Representatives of Mumia Abu-Jamal’s family confirmed Tuesday that the man serving out a life sentence for the 1981 killing of a Philadelphia policeman was rushed to the intensive care unit of a Pennsylvania hospital Monday night. The family recently disclosed information about the condition of Abu-Jamal, whose murder case has sparked international interest and speculation about the merits of the charges for three decades.

Noelle Hanrahan, a spokeswoman for Prison Radio, a watchdog publication on criminal justice and the corrections industry, said Abu-Jamal’s wife, Wadiya Jamal, had been allowed into his hospital room late Tuesday morning. Reached by phone at the Schuylkill Medical Center in Pottsville, Hanrahan also said the prison had limited visitation and was unsure if the prisoner’s brother and lawyer would be allowed to see him.

Tuesday afternoon, outside of the hospital, Wadiya Jamal told the Philadelphia Inquirer that her husband fainted on Monday in prison due to a diabetic condition. His blood sugar level was very high and remained at more than 300 on Tuesday afternoon, she said, adding that her husband was "very weak."

Hanrahan said officials at the State Corrections Institution at Mahanoy were not allowing non-immediate family members access to Abu-Jamal’s doctors and nurses. A secretary to the prison superintendent verified his visitation limitations, but prison officials did not release information about his condition. However, “he’s very sick,” Hanrahan told the International Business Times.

Abu-Jamal, 60, whose birth name is Wesley Cook, was convicted in 1982 in the killing of Philadelphia Police Officer Daniel Faulkner.
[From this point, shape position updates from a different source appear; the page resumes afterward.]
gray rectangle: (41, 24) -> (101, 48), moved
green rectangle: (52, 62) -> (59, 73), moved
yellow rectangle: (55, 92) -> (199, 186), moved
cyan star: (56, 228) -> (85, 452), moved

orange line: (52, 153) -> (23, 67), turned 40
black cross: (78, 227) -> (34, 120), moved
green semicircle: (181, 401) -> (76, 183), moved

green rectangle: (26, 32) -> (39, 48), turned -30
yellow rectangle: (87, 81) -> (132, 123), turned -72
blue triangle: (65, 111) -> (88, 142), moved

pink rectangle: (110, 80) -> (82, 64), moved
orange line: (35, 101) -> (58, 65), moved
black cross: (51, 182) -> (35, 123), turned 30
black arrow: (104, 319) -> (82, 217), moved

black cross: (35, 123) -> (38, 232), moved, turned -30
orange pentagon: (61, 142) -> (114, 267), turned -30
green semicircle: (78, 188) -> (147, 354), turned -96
After initially being sentenced to death for the Dec. 9, 1981, slaying, Abu-Jamal’s punishment was reduced to life in prison without parole in 2011, concluding a decades-long appeals process that generated intense international interest in the case.

A former radio journalist and member of the Black Panther Party, Abu-Jamal has maintained his innocence in Faulkner’s murder through popular writings, radio broadcasts, public addresses telecast from prison and a book he penned that was released during his imprisonment. Abu-Jamal represented himself in the trial until a lawyer was appointed by the court in 1982. In his defense, the attorney presented character witnesses who disputed the prosecution's theories that Abu-Jamal’s affiliation with the Black Panthers and with an anti-police brutality activist group was proof of his hatred of police.

Prosecutors said Abu-Jamal, a cab driver at the time, had tried to interfere when Faulkner stopped his brother, first shooting Faulkner in the back and then firing several more fatal shots, according to multiple accounts of case. Abu-Jamal’s brother, William Cook, was traveling with a passenger, Kenneth Freeman, whom many of Abu-Jamal’s supporters believe was the shooter responsible for Faulkner’s death. That theory has not been considered in court as, despite a 30-year appeals process, a retrial of the case has not been allowed.

While Abu-Jamal’s murder conviction has been upheld by a federal appeals court, the U.S. Supreme Court ordered the death sentence be vacated because of concerns about the fairness in the sentencing process. After a lower appeals court affirmed the Supreme Court decision, Abu-Jamal was allowed to leave death row in 2012.